The deal, to be announced today, capitalizes on Mercy Corps'
experience with microfinance programs, which typically extend
small-business loans to people too poor to be served by regular
banks. It also propels the Portland-based relief-and-development
organization to a new frontier where nonprofits, foundations,
government agencies and commercial entities collaborate to move
beyond handouts in less-developed nations.

Mercy Corps, with investment from an arm of the World Bank and a
Dutch fund, plans to convert a struggling Bali bank into an
institution that can help thousands of small microfinance
organizations attain stability and boost services. The Bank of
Banks will enable the Indonesian organizations to move beyond
offering microloans and savings accounts to provide insurance,
mortgage finance, remittance services and mobile banking.

The bank and supporting institutions aim to help 16 million
Indonesians build financial security by 2011, reaching them in
new ways, via cell phones, ATMs and the Internet.
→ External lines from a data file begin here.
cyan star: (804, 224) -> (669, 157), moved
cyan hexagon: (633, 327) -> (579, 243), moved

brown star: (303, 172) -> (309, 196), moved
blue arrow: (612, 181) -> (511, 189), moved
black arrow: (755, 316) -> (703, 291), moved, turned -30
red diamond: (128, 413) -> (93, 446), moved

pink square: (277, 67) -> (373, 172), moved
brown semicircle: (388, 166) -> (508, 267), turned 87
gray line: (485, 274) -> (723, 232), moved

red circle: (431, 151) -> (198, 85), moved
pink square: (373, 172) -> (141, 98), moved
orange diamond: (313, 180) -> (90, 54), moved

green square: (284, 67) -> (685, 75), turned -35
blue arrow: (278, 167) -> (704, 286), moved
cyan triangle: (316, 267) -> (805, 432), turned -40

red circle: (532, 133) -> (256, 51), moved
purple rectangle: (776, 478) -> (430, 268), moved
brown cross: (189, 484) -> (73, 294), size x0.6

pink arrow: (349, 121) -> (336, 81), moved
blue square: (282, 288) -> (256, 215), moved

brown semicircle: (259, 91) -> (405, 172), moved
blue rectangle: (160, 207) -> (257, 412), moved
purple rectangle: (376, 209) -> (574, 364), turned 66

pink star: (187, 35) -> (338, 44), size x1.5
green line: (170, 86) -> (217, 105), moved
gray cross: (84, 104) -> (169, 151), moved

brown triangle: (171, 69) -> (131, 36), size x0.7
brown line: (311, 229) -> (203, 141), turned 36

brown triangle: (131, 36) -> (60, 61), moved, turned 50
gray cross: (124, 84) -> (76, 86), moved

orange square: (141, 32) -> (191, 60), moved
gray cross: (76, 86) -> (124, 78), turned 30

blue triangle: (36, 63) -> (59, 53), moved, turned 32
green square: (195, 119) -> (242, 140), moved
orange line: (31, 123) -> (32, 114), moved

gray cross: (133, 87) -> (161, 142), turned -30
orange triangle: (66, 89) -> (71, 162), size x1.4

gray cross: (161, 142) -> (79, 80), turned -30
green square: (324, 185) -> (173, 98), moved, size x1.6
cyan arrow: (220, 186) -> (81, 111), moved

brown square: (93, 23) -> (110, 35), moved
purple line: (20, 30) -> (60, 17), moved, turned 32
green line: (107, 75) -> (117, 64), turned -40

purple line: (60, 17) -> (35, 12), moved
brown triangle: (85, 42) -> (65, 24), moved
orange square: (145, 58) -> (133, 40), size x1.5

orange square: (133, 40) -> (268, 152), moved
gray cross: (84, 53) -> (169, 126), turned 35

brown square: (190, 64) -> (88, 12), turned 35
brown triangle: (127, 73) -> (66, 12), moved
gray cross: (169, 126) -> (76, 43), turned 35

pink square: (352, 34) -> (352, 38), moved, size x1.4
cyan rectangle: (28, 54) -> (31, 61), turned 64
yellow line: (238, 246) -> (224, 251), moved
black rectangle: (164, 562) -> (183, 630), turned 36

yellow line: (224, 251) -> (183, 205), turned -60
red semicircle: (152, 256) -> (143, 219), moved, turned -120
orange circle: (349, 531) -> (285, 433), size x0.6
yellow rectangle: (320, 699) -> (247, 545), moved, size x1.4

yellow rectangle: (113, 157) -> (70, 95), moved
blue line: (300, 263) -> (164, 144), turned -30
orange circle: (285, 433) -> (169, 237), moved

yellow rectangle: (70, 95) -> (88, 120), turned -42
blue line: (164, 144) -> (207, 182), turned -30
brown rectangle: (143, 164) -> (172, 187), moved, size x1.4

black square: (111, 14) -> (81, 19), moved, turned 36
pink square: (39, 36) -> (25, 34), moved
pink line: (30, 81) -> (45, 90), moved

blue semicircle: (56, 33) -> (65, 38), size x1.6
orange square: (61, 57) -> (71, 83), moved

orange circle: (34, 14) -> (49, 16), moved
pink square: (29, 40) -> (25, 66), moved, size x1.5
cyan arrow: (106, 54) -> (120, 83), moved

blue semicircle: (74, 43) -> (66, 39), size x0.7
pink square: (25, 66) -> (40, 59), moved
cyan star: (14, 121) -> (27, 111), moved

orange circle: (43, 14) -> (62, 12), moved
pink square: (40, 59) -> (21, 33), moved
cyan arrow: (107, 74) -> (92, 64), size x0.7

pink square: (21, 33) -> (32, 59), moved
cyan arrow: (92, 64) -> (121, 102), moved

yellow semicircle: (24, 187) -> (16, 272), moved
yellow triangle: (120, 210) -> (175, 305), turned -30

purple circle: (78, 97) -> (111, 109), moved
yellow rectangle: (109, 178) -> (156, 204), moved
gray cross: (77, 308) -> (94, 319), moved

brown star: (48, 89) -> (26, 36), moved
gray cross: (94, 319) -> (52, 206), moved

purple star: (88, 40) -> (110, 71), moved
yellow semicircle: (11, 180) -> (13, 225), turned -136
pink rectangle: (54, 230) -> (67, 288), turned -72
Mercy Corps
managers say that if successful, the strategy -- to be expanded
to the Philippines -- could help 45 million people permanently
move out of poverty during the next 10 years.

"Bank of Banks is expected to revolutionize the way microfinance
works in Indonesia and beyond," said Neal Keny-Guyer, chief
executive of Mercy Corps.

Biggest, first

The deal represents several firsts for Mercy Corps. The Gates
grant is the biggest it has received from the Seattle-based
foundation. While Gates has supported Mercy Corps
disaster-response initiatives, the foundation hadn't yet backed
one of the humanitarian organization's non-emergency programs.

Mercy Corps has years of experience in microfinance, an approach
that became widely known when Bangladeshi banker Muhammad Yunus
and his Grameen Bank won the 2006 Nobel Peace Prize for their
grass-roots financial programs.

In 2001, Mercy Corps co-founded XacBank, a commercial bank in
Mongolia that extends financial services to yak herders and
others across one of the world's most sparsely populated
countries. Microfinance institutions started by Mercy Corps in
Kazakhstan, Kyrgyzstan and Tajikistan have disbursed $240
million in loans during 10 years to businesses and communities.